Robby Sansom: Transforming Food Systems with Regenerative Agriculture

Robby Sansom is the co-founder and CEO of Force of Nature Meats, a regeneratively sourced meat company based in Austin, Texas. He has spent the last decade studying regenerative agriculture and building a global supply network with land stewards and ranchers.

This episode covers:

  • Force of Nature: Force of Nature aims to champion the positive attributes of meat, demystify misconceptions, and debunk lies surrounding meat production. Their mission is to expand the positive impact of regenerative agriculture, reaching more people with a greater opportunity to drive positive change.

  • Regenerative Farming: Regenerative farming is a system that aims to improve the land by having animals, plants, and pollinators on it, managed in harmony with nature. Regenerative practices improve the land, support the welfare of animals, and benefit communities. It also sequesters carbon.

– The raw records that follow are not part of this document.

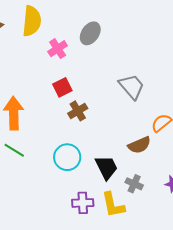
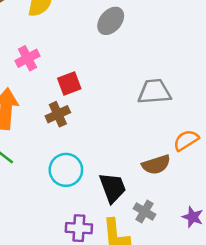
pink cross: (58, 49) -> (28, 58), moved
gray trapezoid: (132, 87) -> (154, 92), turned -60
brown cross: (78, 111) -> (58, 114), moved

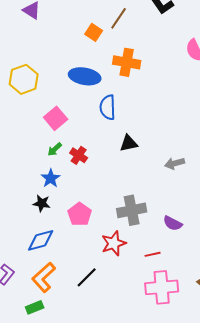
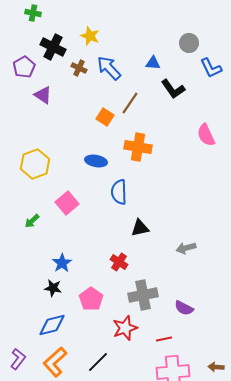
blue ellipse: (85, 76) -> (96, 161), size x0.7
green arrow: (55, 149) -> (32, 221), moved
red cross: (79, 155) -> (119, 262), moved

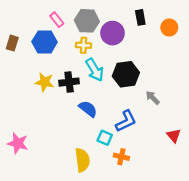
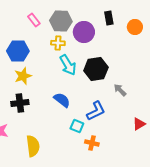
blue hexagon: (45, 42) -> (18, 51), moved
yellow star: (45, 82) -> (23, 76), turned -30
black cross: (69, 82) -> (20, 103), moved
red triangle: (174, 136) -> (139, 124), turned 40
yellow semicircle: (82, 160) -> (33, 146), moved

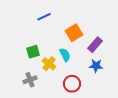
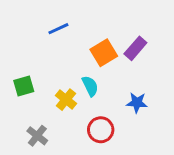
purple rectangle: (95, 45) -> (135, 48), moved
green square: (33, 52) -> (24, 86), moved
gray cross: (30, 80) -> (37, 136), moved, turned -32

  • Myths about Conventional and Plant-Based Meats:

    • Methane: Methane from cows is a natural part of the environment and is part of a natural cycle where as much methane is going up as is coming down. The largest sources of man-made methane are from rice farming and landfills, not cows.

    • Water Usage: The claim that beef production uses a lot of water is incorrect. The statistics often include natural rainfall as water use for cattle.

    • Carbon Impact: Studies have shown that regeneratively raised animals have a better carbon impact than plant-based meats. A study demonstrated that you have to eat a regenerative beef burger to offset the carbon impact of a plant-based burger.

    • Plant-Based Food Systems: Typical industrial plant agriculture systems can be more harmful than animal-based systems because of the use of chemicals, tilling of the land and destruction of ecosystems. A healthy ecosystem includes both plants and animals functioning in harmony, making a planet-based food system more beneficial.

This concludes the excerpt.